──────── DATA TO PROCESS ────────

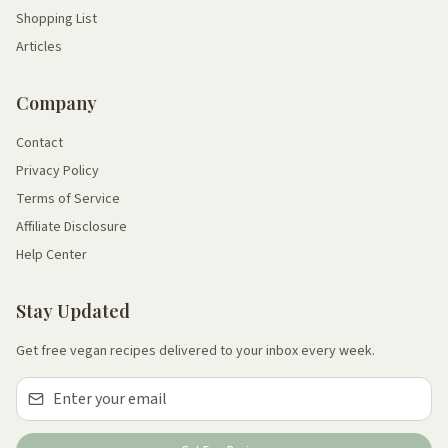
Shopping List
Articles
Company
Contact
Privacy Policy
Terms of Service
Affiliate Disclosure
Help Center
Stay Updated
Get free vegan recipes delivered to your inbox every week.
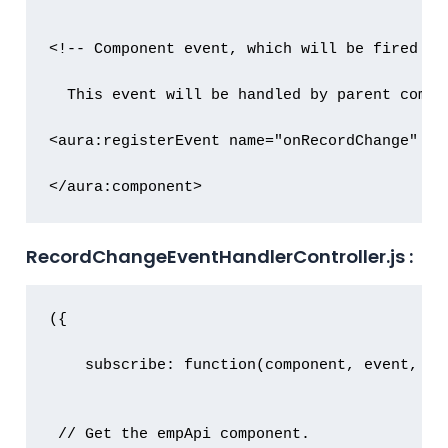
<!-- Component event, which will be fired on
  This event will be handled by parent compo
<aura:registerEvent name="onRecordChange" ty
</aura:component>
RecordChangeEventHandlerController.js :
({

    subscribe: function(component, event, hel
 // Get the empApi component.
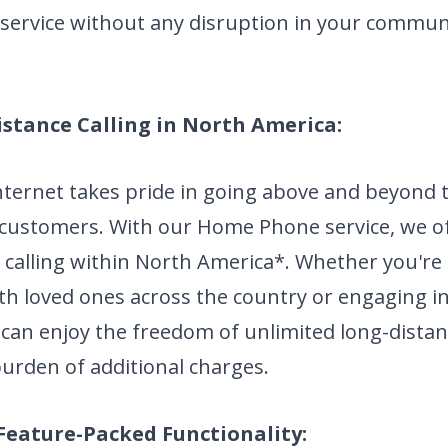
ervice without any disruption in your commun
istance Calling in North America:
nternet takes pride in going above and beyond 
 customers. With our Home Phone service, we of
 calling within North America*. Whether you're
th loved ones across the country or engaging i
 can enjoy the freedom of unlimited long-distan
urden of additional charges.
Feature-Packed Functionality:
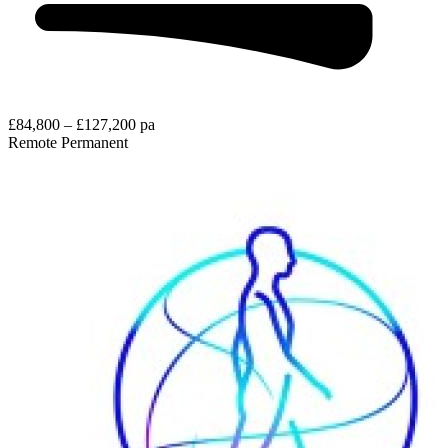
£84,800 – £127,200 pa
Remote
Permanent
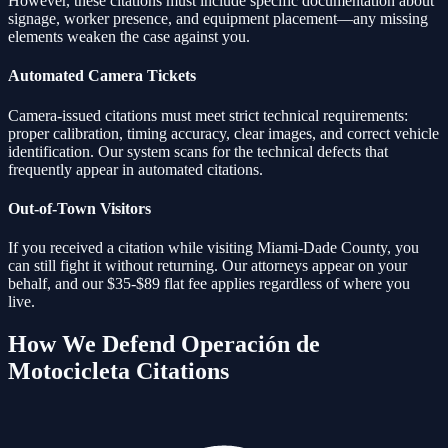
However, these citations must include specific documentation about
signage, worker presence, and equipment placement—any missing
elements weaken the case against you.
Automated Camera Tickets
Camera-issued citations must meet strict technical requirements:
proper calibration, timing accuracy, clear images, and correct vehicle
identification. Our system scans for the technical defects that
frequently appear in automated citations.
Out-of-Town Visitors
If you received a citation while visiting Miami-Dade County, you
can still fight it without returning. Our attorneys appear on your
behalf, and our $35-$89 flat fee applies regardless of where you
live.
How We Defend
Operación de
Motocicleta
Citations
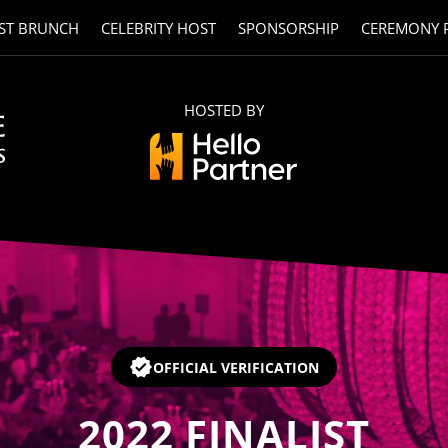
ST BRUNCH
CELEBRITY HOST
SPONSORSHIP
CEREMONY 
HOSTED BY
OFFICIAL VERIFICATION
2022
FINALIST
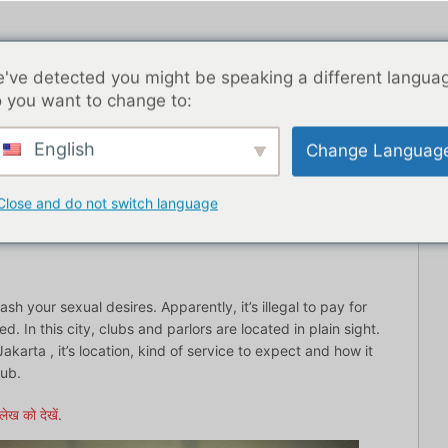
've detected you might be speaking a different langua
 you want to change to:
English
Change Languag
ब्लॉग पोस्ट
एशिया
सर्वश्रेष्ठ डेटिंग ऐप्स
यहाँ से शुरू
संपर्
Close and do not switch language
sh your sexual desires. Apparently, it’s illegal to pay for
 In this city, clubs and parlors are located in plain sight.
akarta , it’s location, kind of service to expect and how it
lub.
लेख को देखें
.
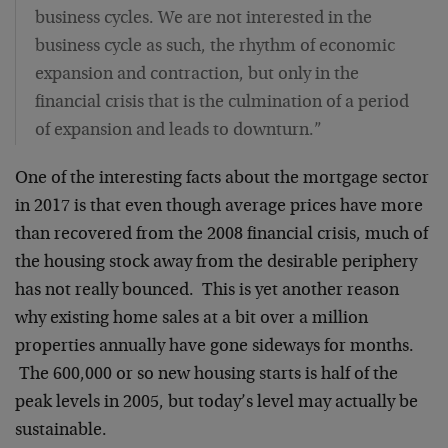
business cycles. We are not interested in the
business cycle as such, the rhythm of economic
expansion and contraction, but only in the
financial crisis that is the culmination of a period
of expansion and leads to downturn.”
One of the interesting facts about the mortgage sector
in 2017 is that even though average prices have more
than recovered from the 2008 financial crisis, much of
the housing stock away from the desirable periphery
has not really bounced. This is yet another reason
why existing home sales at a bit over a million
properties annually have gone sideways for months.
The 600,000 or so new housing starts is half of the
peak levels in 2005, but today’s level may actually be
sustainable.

────────
──────── DATA TO PROCESS ────────

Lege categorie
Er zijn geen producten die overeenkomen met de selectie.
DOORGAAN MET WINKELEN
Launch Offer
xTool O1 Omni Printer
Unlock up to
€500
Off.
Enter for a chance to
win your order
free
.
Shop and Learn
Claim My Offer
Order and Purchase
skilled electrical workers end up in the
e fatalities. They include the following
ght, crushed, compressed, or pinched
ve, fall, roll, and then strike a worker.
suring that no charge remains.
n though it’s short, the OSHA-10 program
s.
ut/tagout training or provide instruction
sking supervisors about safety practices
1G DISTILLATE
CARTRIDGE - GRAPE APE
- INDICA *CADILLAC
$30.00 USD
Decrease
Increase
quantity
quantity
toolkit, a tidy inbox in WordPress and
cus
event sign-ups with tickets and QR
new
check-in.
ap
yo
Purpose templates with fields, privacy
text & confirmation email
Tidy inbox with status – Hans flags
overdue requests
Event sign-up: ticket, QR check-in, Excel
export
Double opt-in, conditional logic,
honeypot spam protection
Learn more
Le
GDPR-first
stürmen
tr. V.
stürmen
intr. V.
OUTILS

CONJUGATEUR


────────
──────── DATA TO PROCESS ────────

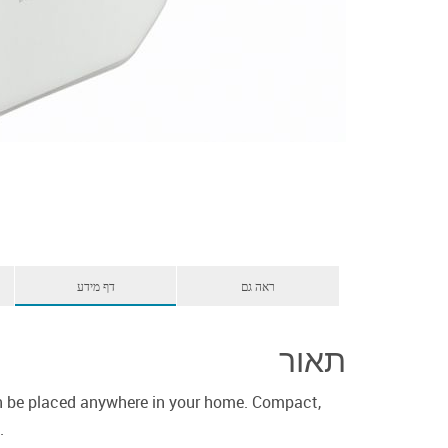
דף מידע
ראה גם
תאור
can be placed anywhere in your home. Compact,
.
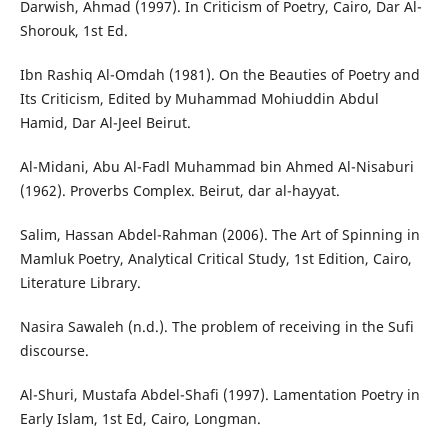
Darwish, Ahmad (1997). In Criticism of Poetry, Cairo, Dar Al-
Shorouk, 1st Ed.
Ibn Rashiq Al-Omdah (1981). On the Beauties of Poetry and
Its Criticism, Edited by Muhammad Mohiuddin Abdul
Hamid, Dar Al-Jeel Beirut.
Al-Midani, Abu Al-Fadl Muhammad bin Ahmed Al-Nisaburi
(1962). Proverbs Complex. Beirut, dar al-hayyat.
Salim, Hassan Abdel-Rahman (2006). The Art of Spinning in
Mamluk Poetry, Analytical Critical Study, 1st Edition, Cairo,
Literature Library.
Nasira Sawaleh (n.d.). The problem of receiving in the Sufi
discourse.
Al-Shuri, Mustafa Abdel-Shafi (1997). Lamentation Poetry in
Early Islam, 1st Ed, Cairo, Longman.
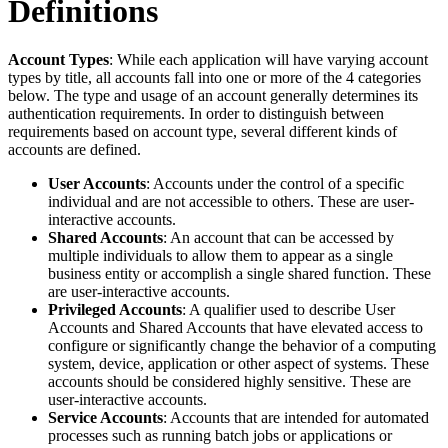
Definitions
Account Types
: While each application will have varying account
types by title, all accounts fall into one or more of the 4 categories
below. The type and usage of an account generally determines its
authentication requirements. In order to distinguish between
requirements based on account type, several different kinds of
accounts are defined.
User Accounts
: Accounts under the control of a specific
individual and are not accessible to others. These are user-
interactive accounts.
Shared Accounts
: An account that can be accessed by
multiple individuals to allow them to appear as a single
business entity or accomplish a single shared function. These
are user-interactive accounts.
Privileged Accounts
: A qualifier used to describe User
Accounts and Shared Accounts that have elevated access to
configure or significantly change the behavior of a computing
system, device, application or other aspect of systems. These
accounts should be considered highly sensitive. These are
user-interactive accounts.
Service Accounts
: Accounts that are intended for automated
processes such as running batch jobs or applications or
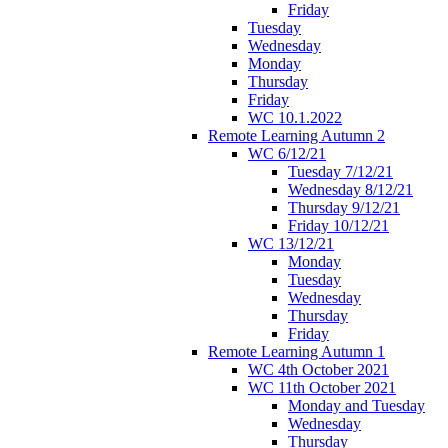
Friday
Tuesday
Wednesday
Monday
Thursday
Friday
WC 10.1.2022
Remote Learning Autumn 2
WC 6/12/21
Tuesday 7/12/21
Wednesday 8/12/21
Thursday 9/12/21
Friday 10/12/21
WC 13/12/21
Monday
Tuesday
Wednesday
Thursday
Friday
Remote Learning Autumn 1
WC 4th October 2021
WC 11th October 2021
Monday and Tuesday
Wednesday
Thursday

────────

* PROMPT: Where in the records does the string "housing" appear? Copy every line that has it.

* ANSWER BOX:
the housing stock away from the desirable periphery
The 600,000 or so new housing starts is half of the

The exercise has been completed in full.